Make sure to look up to the sky tonight!

Silhouette of young couple watching Meteor Shower. Nigh Sky. Photo: shutterstock

Make sure to look up to the sky tonight!

The sky will be alive with activity tonight!  The Orionid meteor shower is about to be at it’s most active tonight!

The Orionids are considered a major meteor shower based on the amount of visible meteors that can be seen streaking across the sky!  The Orionids runs from around the first week of October to the first week of November.

FUN FACT: The constellation Orion — where shower gets its name because the meteors point back to a spot in Orion known as the radiant point.

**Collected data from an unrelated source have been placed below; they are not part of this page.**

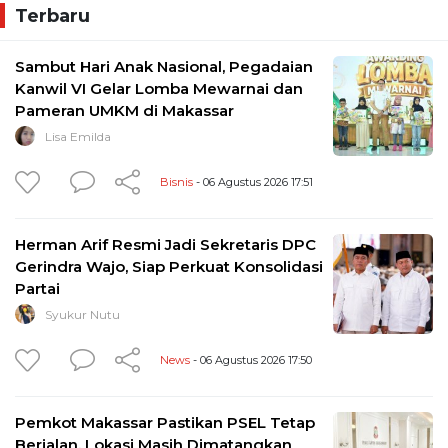
Terbaru
Sambut Hari Anak Nasional, Pegadaian
Kanwil VI Gelar Lomba Mewarnai dan
Pameran UMKM di Makassar
Lisa Emilda
Bisnis
- 06 Agustus 2026 17:51
Herman Arif Resmi Jadi Sekretaris DPC
Gerindra Wajo, Siap Perkuat Konsolidasi
Partai
Syukur Nutu
News
- 06 Agustus 2026 17:50
Pemkot Makassar Pastikan PSEL Tetap
Berjalan, Lokasi Masih Dimatangkan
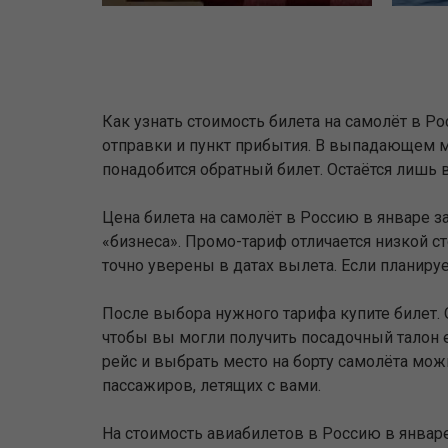
Как узнать стоимость билета на самолёт в Р
отправки и пункт прибытия. В выпадающем м
понадобится обратный билет. Остаётся лишь 
Цена билета на самолёт в Россию в январе з
«бизнеса». Промо-тариф отличается низкой ст
точно уверены в датах вылета. Если планиру
После выбора нужного тарифа купите билет. 
чтобы вы могли получить посадочный талон е
рейс и выбрать место на борту самолёта мо
пассажиров, летящих с вами.
На стоимость авиабилетов в Россию в январ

The American Meteor Society says that the meteors per hour may be visible this week, with that number increasing to as many as 20 per hour during the peak on Oct. 20 and Oct. 21.

The Orionids are really just bits of dust and debris left behind from famed Halley’s Comet from its previous trips through the inner solar system.  All that cosmic debris and grime slams into the upper atmosphere and burns up in a display we see on the ground as shooting stars and even maybe a fireball.

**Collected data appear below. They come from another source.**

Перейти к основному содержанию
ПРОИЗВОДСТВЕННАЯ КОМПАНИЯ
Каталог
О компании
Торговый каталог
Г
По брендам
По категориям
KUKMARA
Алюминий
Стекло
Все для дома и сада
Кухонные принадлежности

If you blink, you might miss it!  As the Orionids enter our atmosphere at an extremely fast velocity of roughly 147,000 miles per hour (66 kilometers per second). That said, a fair amount of these meteors leave persistent trails that last for a few seconds. Some even fragment and break up in a more spectacular fashion.

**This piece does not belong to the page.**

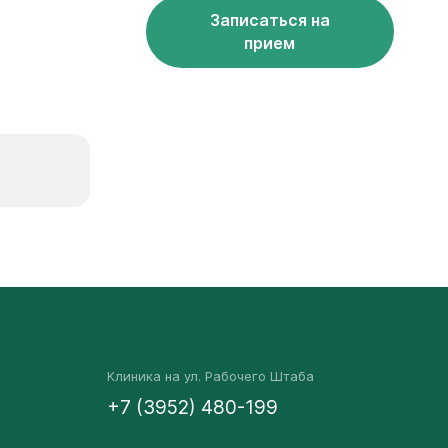
Записаться на
прием
Клиника на ул. Рабочего Штаба
+7 (3952) 480-199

Tips for the meteor shower.  Find a spot away from light pollution with a wide open view of the night sky.  Bundle up if needed, lay back, relax and let your eyes adjust. You don’t need to focus on any part of the sky, but the Orionids are so named because their trails appear to originate from the same general area of the sky as the constellation Orion.

The absolute best time to look for the Orionids in 2020 is probably in the early morning hours before dawn on Oct. 21, but this shower is known for an extended peak, so you should have a good chance of seeing some meteors if you get up early a few days before or after that peak date as well.